Valeant's platform trembles beneath Ackman's feet

2 min read

Valeant Pharmaceuticals’ platform is shaking beneath Bill Ackman’s feet. The hedge fund manager’s Pershing Square Capital bought a 5.5 percent stake because Valeant offered a cure for poor capital allocation by drugmakers. Now the company is facing the limits of its business plan. It is scaling back on acquisitions, investing more on research and limiting price increases on its drugs. Outsiders missed the political logic of pharma’s spending.

Valeant, which has a market value of $59 billion, has been a voracious acquirer. Chief Executive Mike Pearson diagnosed the difficulty of big companies in efficiently discovering drugs, and so Valeant slashed research and development spending at acquired firms and spent little itself. And it seasoned resulting profits by raising prices for many of its drugs.

Ackman and Valeant were correct that much of pharma R&D spending is wasted, but they missed the bigger picture. Drug company values are built upon patents and heavily regulated markets. These are creations of society. The discovery of cures to diseases shores up goodwill, and gives politicians and the courts virtuous reasons to support the industry.

Companies like Valeant have chipped away at this goodwill. Democratic presidential front-runner Hillary Clinton said last month that she had her sights on companies that jacked drug prices but spent little on R&D. Republican presidential candidate Senator Marco Rubio slammed drug companies for “pure profiteering” in raising drug prices in a speech Monday. Formerly anathematic measures such as allowing the government to use its negotiating heft to procure drugs on the cheap for Medicare could soon be on the table and attract bipartisan support.

Valeant has felt the wind shift. It will limit realized price hikes on its drugs to less than 10 percent next year. The company is mulling disposing of its “neurology and other” business, which is more reliant on price inflation. R&D spending may double next year, to $500 million.

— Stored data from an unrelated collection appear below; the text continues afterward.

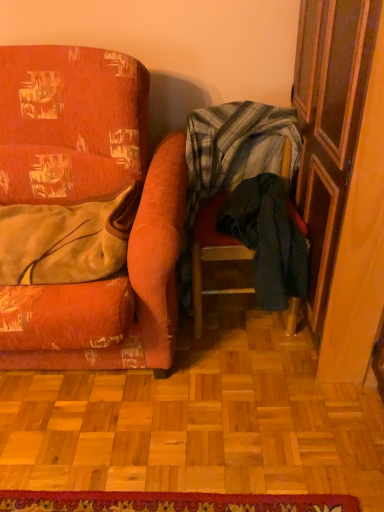 Question: Can you confirm if distressed orange fabric chair at left, the second chair from the right, is positioned to the left of wooden screen door at right?

Choices:
 (A) yes
 (B) no

Answer: (A)

Question: Does distressed orange fabric chair at left, the second chair from the right, have a greater height compared to wooden screen door at right?

Choices:
 (A) no
 (B) yes

Answer: (A)

Question: Is distressed orange fabric chair at left, the second chair from the right, positioned beyond the bounds of wooden screen door at right?

Choices:
 (A) yes
 (B) no

Answer: (A)

Question: Would you say distressed orange fabric chair at left, the second chair from the right, contains wooden screen door at right?

Choices:
 (A) yes
 (B) no

Answer: (B)

Question: Could you tell me if distressed orange fabric chair at left, the first chair viewed from the left, is turned towards wooden screen door at right?

Choices:
 (A) yes
 (B) no

Answer: (B)

Question: From the image's perspective, is plaid fabric chair at center, acting as the 1th chair starting from the right, located above or below wooden screen door at right?

Choices:
 (A) below
 (B) above

Answer: (A)

Question: Choose the correct answer: Is plaid fabric chair at center, the second chair from the left, inside wooden screen door at right or outside it?

Choices:
 (A) outside
 (B) inside

Answer: (A)

Question: From a real-world perspective, relative to wooden screen door at right, is plaid fabric chair at center, acting as the 1th chair starting from the right, vertically above or below?

Choices:
 (A) above
 (B) below

Answer: (B)

Question: Would you say plaid fabric chair at center, the second chair from the left, is to the left or to the right of wooden screen door at right in the picture?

That would mean Valeant spends about 4 percent of sales on drug development. Peers like Merck spend four times as much proportionally. Investors worry this may not be enough to escape Washington’s ire. The stock is off about 40 percent from its high this summer. That has forced the company to admit that using its shares to acquire rivals is now out of the question. Valeant’s platform looks shakier by the day.